DCAFuse: Dual-Branch Diffusion-CNN Complementary Feature Aggregation Network for Multi-Modality Image Fusion

Published: 20 Jul 2024, Last Modified: 21 Jul 2024MM2024 PosterEveryoneRevisionsBibTeXCC BY 4.0
Abstract: Multi-modality image fusion (MMIF) aims to integrate the complementary features of source images into the fused image, including target saliency and texture specifics. Recently, image fusion methods leveraging diffusion models have demonstrated commendable results. Despite their strengths, diffusion models reduce the capability to perceive local features. Additionally, their inherent working mechanism, introducing noise to the inputs, consequently leads to a loss of original information. To overcome this problem, we propose a novel Diffusion-CNN feature Aggregation Fusion (DCAFuse) network that can extract complementary features from the dual branches and aggregate them effectively. Specifically, we utilize the denoising diffusion probabilistic model (DDPM) in the diffusion-based branch to construct global information, and multi-scale convolutional kernels in the CNN-based branch to extract local detailed features. Afterward, we design a novel complementary feature aggregation module (CFAM). By constructing coordinate attention maps for the concatenated features, CFAM captures long-range dependencies in both horizontal and vertical directions, thereby dynamically guiding the aggregation weights of branches. In addition, to further improve the complementarity of dual-branch features, we introduce a novel loss function based on cosine similarity and a unique denoising timestep selection strategy. Extensive experimental results show that our proposed DCAFuse outperforms other state-of-the-art methods in multiple image fusion tasks, including infrared and visible image fusion (IVF) and medical image fusion (MIF). The source code will be publicly available at https://xxx/xxx/xxx.
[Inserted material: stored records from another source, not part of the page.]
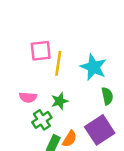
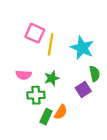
pink square: (41, 51) -> (35, 33), turned 30
green cross: (42, 120) -> (36, 95), turned 30
purple square: (100, 130) -> (83, 89), moved, size x0.6

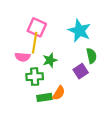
pink square: (35, 33) -> (37, 27), moved
yellow line: (51, 44) -> (35, 43), moved
green rectangle: (46, 117) -> (44, 97), turned 56

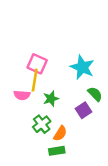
green semicircle: (92, 56) -> (95, 94), turned -32
green cross: (35, 77) -> (42, 124), moved, turned -35
green rectangle: (44, 97) -> (57, 151), moved

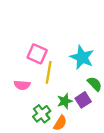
yellow line: (35, 80) -> (49, 72), moved
green star: (51, 99) -> (65, 101), moved

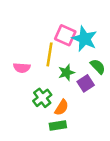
pink square: (37, 54) -> (65, 35), moved
green star: (65, 101) -> (66, 73), moved

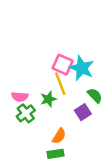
yellow line: (50, 54) -> (60, 84), moved, turned -30
green star: (66, 73) -> (48, 99), moved
green cross: (42, 98) -> (26, 113), moved

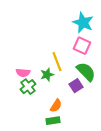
pink square: (63, 65) -> (82, 46), moved
cyan star: (82, 68) -> (83, 23), moved
green semicircle: (95, 95) -> (86, 72), size x1.5

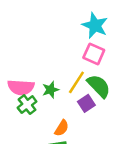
yellow line: (57, 62) -> (76, 82), moved, turned 54
pink semicircle: (23, 73) -> (21, 87), size x1.5

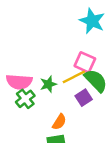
pink square: (94, 54) -> (85, 62), moved
yellow line: (76, 82) -> (74, 77), turned 30

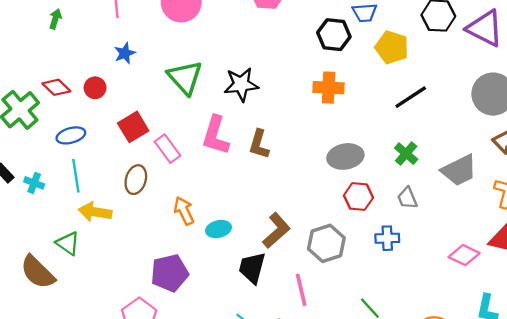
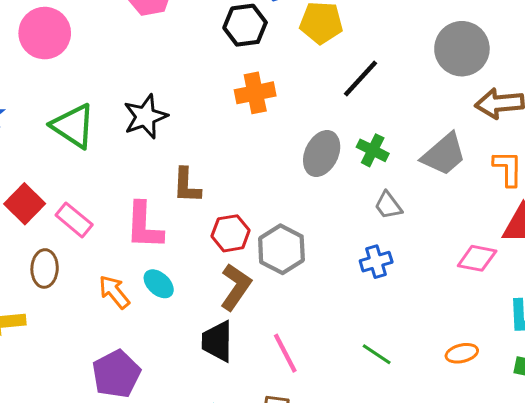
pink L-shape: (215, 135) -> (144, 226), moved
gray ellipse: (345, 156) -> (322, 154), moved, turned -40
red hexagon: (358, 197) -> (231, 233), moved
cyan ellipse: (218, 229) -> (159, 284), moved, turned 70
gray hexagon: (326, 243) -> (281, 249), moved

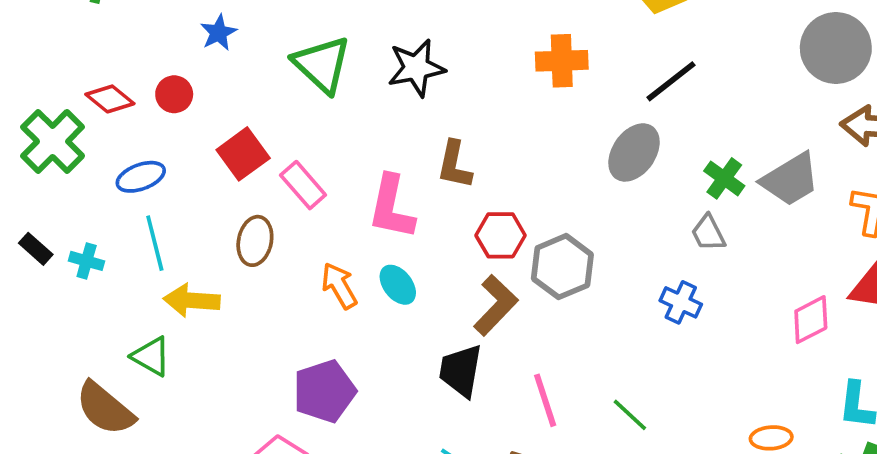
black line: (360, 79) -> (671, 81), moved
green cross: (373, 150) -> (724, 178), moved
pink diamond: (477, 258) -> (811, 320), turned -48
blue cross: (376, 262) -> (681, 302), turned 32
green line: (377, 354) -> (630, 415), moved

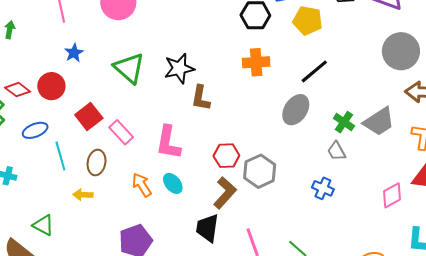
red circle: (174, 94) -> (51, 86), size x1.4
brown L-shape: (454, 165) -> (201, 98), moved
cyan line: (155, 243) -> (60, 156), moved
yellow arrow: (192, 300) -> (83, 195), moved, size x0.7

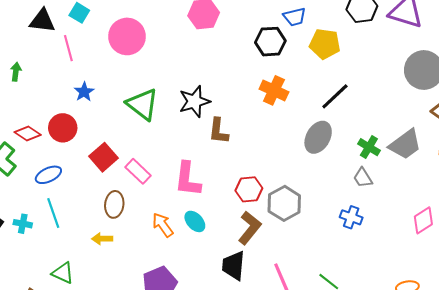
orange cross: (256, 62) -> (274, 90), turned 32
cyan line: (60, 156) -> (53, 213), moved

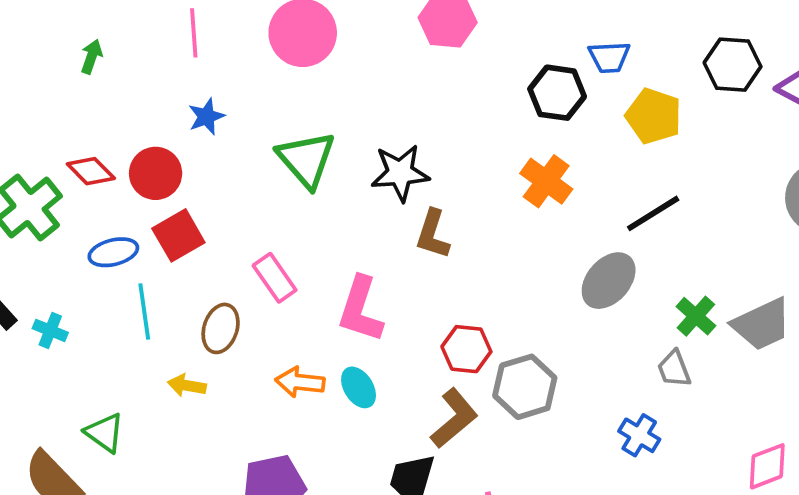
red square: (103, 157) -> (178, 235), moved
cyan line: (53, 213) -> (144, 311), moved
orange arrow: (163, 225) -> (300, 382), turned -60

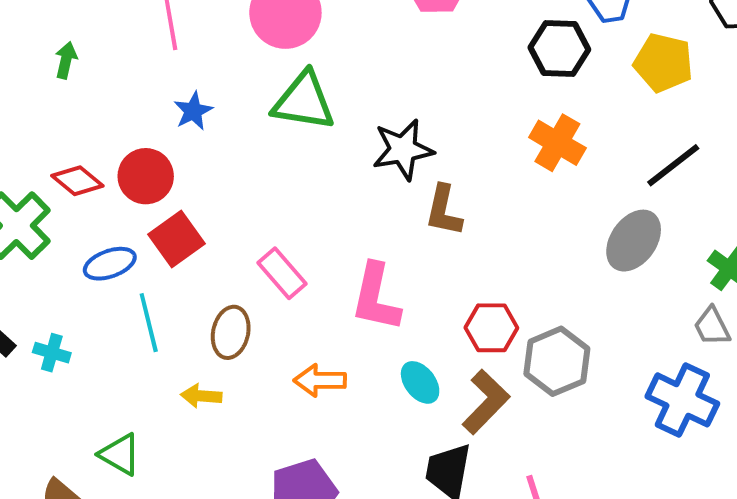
green triangle: (306, 159) -> (304, 101), moved, turned -34
cyan ellipse: (359, 387) -> (420, 382), moved
blue cross: (639, 435) -> (682, 400), size x1.6

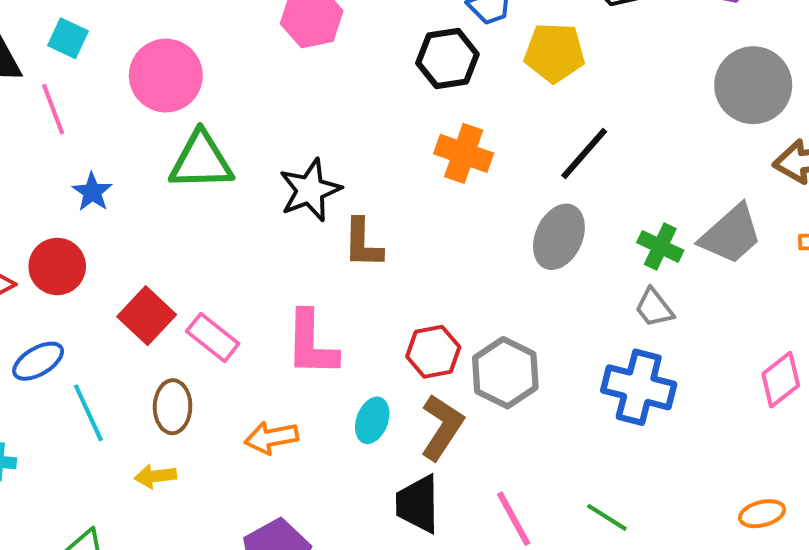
red square: (176, 239) -> (147, 316), moved
cyan ellipse: (420, 382) -> (372, 420), turned 69

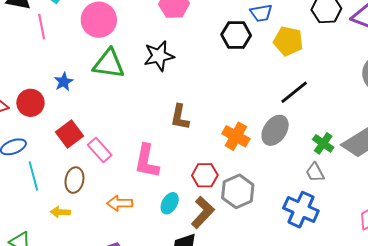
orange cross: (464, 153) -> (236, 136), moved
black star: (310, 190) -> (159, 56), moved
blue star: (92, 192) -> (64, 82), moved

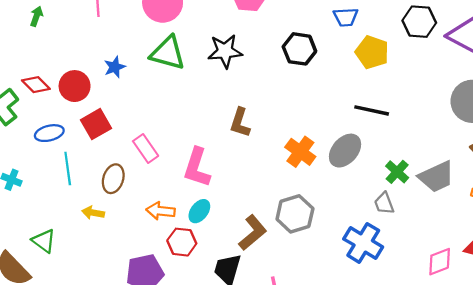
black hexagon: (236, 35) -> (299, 49), moved
black line: (294, 92) -> (372, 110), turned 44
red square: (70, 134) -> (96, 124), moved
red hexagon: (205, 175) -> (182, 242), moved
cyan ellipse: (170, 203) -> (199, 211), moved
Primary Subject Area: [Content] Multimodal Fusion
Secondary Subject Area: [Content] Multimodal Fusion
Relevance To Conference: We propose Dual-Branch Diffusion-CNN Complementary Feature Aggregation Network (DCAFuse), which offers a substantial contribution to Multimodal Fusion area in multimedia/multimodal processing. Specifically, DCAFuse integrates the complementary features, including target saliency and texture features, of different source images into the fused image effectively. In both infrared and visible image fusion (IVF) and medical image fusion (MIF) tasks, DCAFuse achieves leading performance compared with SOTA methods. IVF has been widely utliized in autonomous driving, drone nighttime monitoring, video surveillance, etc. And MIF is able to assist doctors in medical diagnosis and treatment, which becomes an indispensable part of modern medical imaging. Our proposed method handles these tasks effectively and inspires future work.Therefore, our work will advance the multimodal fusion further.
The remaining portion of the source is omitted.